Much of that money will flow through federal agencies to states and local governments. The new executive order excludes projects funded by grants to non-federal agencies, a senior administration official said, adding that will make up for a bulk of the projects under the bill. But it will apply to billions of other federal spending on waterways, military bases and other areas.

The White House said Biden would visit Ironworkers Local 5 in Upper Marlboro, Maryland, Friday to sign the new executive order, joined by Vice President Kamala Harris and Labor Secretary Marty Walsh.

The U.S. construction industry – including workers, owners, developers, contractors – has been one of the hardest hit during the COVID-19 pandemic, due to a slowdown of available goods and labor and the termination of entire projects.

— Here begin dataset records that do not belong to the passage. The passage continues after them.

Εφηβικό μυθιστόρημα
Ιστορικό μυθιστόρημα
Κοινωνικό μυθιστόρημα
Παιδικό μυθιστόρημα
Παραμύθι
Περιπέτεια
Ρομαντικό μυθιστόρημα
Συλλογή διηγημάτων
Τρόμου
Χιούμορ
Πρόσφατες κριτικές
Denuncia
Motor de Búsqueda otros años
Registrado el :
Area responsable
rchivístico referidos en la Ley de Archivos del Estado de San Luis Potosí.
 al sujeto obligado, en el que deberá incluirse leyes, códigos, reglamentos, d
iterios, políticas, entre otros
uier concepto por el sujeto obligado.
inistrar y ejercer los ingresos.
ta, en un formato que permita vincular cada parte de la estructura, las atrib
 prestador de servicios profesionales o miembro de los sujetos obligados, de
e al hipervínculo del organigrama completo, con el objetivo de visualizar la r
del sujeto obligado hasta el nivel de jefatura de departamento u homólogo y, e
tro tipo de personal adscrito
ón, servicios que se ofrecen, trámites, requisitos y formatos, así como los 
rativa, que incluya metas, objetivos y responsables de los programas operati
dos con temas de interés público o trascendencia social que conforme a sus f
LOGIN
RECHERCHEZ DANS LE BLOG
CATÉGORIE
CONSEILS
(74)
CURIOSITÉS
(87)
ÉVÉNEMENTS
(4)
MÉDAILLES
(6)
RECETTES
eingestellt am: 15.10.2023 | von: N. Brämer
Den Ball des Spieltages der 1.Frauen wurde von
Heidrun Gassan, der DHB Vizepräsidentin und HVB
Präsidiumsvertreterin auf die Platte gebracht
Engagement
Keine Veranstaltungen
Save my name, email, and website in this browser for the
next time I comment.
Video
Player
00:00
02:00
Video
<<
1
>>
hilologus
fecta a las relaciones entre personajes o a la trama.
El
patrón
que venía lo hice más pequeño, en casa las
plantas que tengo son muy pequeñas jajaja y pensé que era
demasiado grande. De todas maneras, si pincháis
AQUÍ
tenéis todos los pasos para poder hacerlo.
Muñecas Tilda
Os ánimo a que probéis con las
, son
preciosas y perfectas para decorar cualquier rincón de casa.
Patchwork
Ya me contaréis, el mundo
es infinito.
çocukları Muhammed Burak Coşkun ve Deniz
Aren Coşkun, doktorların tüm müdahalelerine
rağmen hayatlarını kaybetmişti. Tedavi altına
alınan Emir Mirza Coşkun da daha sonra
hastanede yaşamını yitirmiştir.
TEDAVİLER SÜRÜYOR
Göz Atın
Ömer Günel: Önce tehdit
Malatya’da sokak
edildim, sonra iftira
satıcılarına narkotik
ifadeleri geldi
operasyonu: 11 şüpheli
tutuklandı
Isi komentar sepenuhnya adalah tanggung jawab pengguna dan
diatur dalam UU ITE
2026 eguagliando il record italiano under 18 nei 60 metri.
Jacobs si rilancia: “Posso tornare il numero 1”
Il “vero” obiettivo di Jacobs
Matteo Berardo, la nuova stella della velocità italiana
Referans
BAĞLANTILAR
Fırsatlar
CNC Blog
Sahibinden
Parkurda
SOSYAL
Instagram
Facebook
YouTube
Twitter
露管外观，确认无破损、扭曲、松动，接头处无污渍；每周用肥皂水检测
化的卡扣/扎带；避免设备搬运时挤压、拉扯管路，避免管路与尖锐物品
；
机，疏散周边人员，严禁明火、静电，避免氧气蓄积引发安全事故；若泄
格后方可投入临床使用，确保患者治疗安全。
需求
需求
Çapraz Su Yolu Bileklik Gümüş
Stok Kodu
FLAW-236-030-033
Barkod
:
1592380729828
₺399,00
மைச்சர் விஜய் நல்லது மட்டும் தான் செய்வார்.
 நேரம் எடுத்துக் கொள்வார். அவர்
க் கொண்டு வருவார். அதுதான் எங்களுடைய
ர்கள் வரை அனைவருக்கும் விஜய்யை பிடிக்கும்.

Biden has vowed to strengthen unions and increase membership in the United States after years of steady decline, and to increase salaries for hourly workers in construction, health care and other jobs.

“Contractors who offer lower wages or hire less qualified workers will need to raise their standards to compete with other high-wage, high-quality companies,” the order says, according to a draft viewed by Reuters. Earlier executive action by Biden requires federal contractors in new or extended contracts to pay a $15 per hour minimum wage.

Biden’s move won praise from some contractors.

“This streamlines the negotiation process and gives employers access to a highly skilled pool of craftworkers,” Daniel Hogan, chief executive of the Association of Union Constructors, that represents 1800 contractor companies, told Reuters.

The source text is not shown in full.